Armelle et Maurice, également dans la cinquantaine, sont avocats. Lui est viennois. Elle est venue récemment rejoindre son homme. Ils avouent être "ignorants de la musique" malgré leur niveau culturel d'ensemble. Le côté festif et évènement de grande portée l'emporte dans leur perception. "Nous avons l'impression d'être à Avignon ou Aix "Sentiment de fierté donc et impression d'être pleinement dans le midi avec ses fêtes nocturnes. Alors, ils ne boudent pas leur plaisir. Ils dégustent leur apéro à la terrasse de Cybèle où j'échange avec eux. Ils y rencontrent souvent des amis qui sont dans leur disposition d'esprit. Ils apprécient de côtoyer des jeunes et m'encouragent à aller à les interroger. Ils vont à quatre à 6 concerts selon les années, soit en bénéficiant d'invitations ou en achetant leur place. Joe Cocker et Paolo Conte remportent leur suffrage. En revanche, ils n'accrochent pas "au jazz qui part en vrille" Ils ont un peu le complexe fréquemment exprimé de ceux qui ne "comprennent pas". J'essaie de leur parler de plaisirs, de personnalités humaines des grands musiciens. Ils écoutent bienveillants mais ne semblent pas convaincus. Ils apprécient la dimension lumière du festival, "les sites sont superbement mis en valeur" et trouvent que chaque année il y une amélioration contrairement à l'avis de la famille de Gilda. Attention, il ya peut-être des avis différents suivant les situations sociales.
Par loyauté à l'égard de leurs jugements, je vous livre mon tiercé musical : Wayne Shorter, Michel Portal, Paco de Lucia.
Voici donc des échos que je tire de ma liberté de mouvement grâce à mon badge "presse". Une liberté d'ailleurs pas toujours comprise quand certaines personnes du Service Presse du Festival souhaiteraient que je sois de service pendant la totalité des conférences de presse, pour "remplir". (Ces conférences de presse,par ailleurs animées magistralement et en toute humanité par Robert Lapassade : gros travail de préparation et mise en œuvre respirant le naturel.) Quelle vision a cette personne de l'humanité en donnant l'impression de tirer son pouvoir de la distribution de contremarques donnant accès à la buvette réservée à la Presse par ailleurs sponsorisée. Nous avons bu à midi un Château Latour 1980 prélevé sur ma cave sans lui demander l'autorisation. Deux malheureuses exceptions, un chef technique à la grosse tête et un Staline en jupon, deux cailloux dans un océan de tendresse durant quinze jours.
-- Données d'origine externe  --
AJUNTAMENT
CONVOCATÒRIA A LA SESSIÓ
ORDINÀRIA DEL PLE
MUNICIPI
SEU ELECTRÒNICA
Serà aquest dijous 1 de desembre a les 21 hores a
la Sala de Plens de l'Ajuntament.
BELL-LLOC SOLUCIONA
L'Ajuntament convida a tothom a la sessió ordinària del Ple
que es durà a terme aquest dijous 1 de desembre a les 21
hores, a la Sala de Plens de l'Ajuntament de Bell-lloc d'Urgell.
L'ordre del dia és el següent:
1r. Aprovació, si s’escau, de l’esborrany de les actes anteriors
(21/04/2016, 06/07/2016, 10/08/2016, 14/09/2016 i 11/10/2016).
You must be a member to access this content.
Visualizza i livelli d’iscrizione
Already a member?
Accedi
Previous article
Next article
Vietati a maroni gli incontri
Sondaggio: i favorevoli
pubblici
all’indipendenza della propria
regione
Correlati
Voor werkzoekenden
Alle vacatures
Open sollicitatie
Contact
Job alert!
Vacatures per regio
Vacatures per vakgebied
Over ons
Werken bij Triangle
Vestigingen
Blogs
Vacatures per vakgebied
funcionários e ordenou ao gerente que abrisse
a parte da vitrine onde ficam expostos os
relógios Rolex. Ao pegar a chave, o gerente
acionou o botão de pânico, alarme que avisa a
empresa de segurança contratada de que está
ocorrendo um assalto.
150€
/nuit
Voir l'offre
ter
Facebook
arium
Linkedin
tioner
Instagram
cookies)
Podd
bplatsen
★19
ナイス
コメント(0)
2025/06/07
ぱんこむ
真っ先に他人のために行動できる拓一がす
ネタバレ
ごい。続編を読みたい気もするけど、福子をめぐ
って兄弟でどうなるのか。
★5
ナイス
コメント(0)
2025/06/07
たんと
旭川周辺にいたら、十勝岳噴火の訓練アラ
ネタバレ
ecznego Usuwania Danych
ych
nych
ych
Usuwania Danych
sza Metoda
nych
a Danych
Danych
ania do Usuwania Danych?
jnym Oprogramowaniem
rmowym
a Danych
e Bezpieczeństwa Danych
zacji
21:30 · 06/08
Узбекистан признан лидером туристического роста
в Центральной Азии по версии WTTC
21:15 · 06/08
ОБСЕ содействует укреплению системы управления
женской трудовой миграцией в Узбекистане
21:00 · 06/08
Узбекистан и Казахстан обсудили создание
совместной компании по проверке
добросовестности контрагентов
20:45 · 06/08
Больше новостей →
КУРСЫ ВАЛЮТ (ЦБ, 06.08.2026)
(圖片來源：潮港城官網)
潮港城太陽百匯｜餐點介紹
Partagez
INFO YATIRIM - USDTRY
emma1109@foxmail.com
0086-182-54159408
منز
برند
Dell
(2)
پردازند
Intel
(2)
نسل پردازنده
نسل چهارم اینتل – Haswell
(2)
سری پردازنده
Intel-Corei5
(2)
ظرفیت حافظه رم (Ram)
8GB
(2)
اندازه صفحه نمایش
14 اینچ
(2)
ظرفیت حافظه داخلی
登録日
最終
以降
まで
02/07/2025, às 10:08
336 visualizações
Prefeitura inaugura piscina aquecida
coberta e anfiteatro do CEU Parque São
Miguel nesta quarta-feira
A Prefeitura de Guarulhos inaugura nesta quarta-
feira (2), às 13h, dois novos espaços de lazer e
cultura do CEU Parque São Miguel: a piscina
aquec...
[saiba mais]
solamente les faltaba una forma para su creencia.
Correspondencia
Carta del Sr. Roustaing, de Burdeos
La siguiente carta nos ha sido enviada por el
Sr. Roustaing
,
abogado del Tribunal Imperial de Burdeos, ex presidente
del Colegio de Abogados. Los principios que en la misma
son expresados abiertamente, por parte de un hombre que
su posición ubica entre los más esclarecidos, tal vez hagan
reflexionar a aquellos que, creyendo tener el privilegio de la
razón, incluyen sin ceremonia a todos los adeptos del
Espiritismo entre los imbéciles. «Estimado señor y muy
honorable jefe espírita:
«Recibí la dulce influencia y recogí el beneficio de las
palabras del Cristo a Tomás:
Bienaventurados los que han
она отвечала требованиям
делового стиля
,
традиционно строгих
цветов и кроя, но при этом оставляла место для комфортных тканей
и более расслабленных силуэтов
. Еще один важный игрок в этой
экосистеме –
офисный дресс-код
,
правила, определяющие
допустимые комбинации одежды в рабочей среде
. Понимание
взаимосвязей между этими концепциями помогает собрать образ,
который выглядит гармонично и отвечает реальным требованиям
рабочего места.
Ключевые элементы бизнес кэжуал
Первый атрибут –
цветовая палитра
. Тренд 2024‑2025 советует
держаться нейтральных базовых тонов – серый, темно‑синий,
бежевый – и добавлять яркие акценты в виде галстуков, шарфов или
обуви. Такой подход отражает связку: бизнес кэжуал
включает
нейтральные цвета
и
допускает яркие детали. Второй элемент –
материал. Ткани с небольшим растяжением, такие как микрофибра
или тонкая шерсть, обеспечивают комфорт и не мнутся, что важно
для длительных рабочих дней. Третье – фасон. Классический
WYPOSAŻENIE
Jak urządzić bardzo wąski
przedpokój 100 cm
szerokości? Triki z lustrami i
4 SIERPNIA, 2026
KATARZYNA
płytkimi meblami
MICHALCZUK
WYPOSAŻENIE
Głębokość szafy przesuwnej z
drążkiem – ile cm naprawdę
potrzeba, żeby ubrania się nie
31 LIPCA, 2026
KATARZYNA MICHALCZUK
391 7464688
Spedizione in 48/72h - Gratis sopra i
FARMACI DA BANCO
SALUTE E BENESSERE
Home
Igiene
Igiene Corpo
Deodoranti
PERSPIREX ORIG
Naturellement, je prends l'entière responsabilité personnelle de ces appréciations sans engager Jazz-Rhone-Alpes.com.
Les merveilles gratuites de minuit.
Je repense à Sabrina en dégustant le concert du Club de Minuit ce soir. On peut accéder gratuitement à plein de merveilles du festival. Alfredo Rodriguez au piano, Peter Slavov à la basse, Francisco Mela à la batterie. Quand Alfrédo joue seul, c'est du Debussy puis du Liszt au parfum de havane, bien arrosé de rhum. C'est Martha Arguerich, la divine et fougueuse lionne du répertoire romantique, qui jouerait du jazz. Et en trio, je suis emporté dans un élan de grâce complice et accomplie qui me rappelle Bill Evans et son trio à Montreux. Cela fait du bien d'entendre un batteur qui fait de la musique et qui contribue à en faire. Ensemble, ils nous font passer de langoureuses mélodies chaloupées à des cavalcades vertigineuses, mais jamais dans la virtuosité pour la virtuosité. C'est de la technique transcendée au service de la musique. De la sidération pour nous émerveiller à hauteur d'homme.